Source material:
---------------

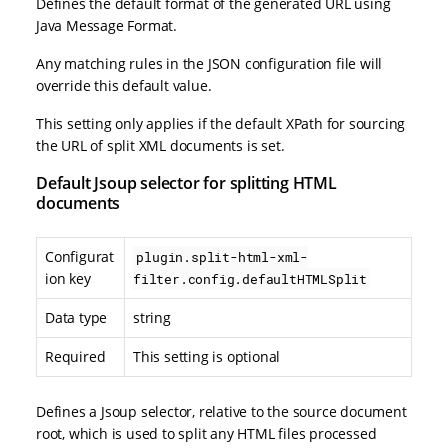
Defines the default format of the generated URL using
Java Message Format.
Any matching rules in the JSON configuration file will
override this default value.
This setting only applies if the default XPath for sourcing
the URL of split XML documents is set.
Default Jsoup selector for splitting HTML
documents
Configurat
plugin.split-html-xml-
ion key
filter.config.defaultHTMLSplit
Data type
string
Required
This setting is optional
Defines a Jsoup selector, relative to the source document
root, which is used to split any HTML files processed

---------------

Go through the lines above and write each one out verbatim, skipping the pictures.

Answer to this problem:
Defines the default format of the generated URL using
Java Message Format.
Any matching rules in the JSON configuration file will
override this default value.
This setting only applies if the default XPath for sourcing
the URL of split XML documents is set.
Default Jsoup selector for splitting HTML
documents
Configurat
plugin.split-html-xml-
ion key
filter.config.defaultHTMLSplit
Data type
string
Required
This setting is optional
Defines a Jsoup selector, relative to the source document
root, which is used to split any HTML files processed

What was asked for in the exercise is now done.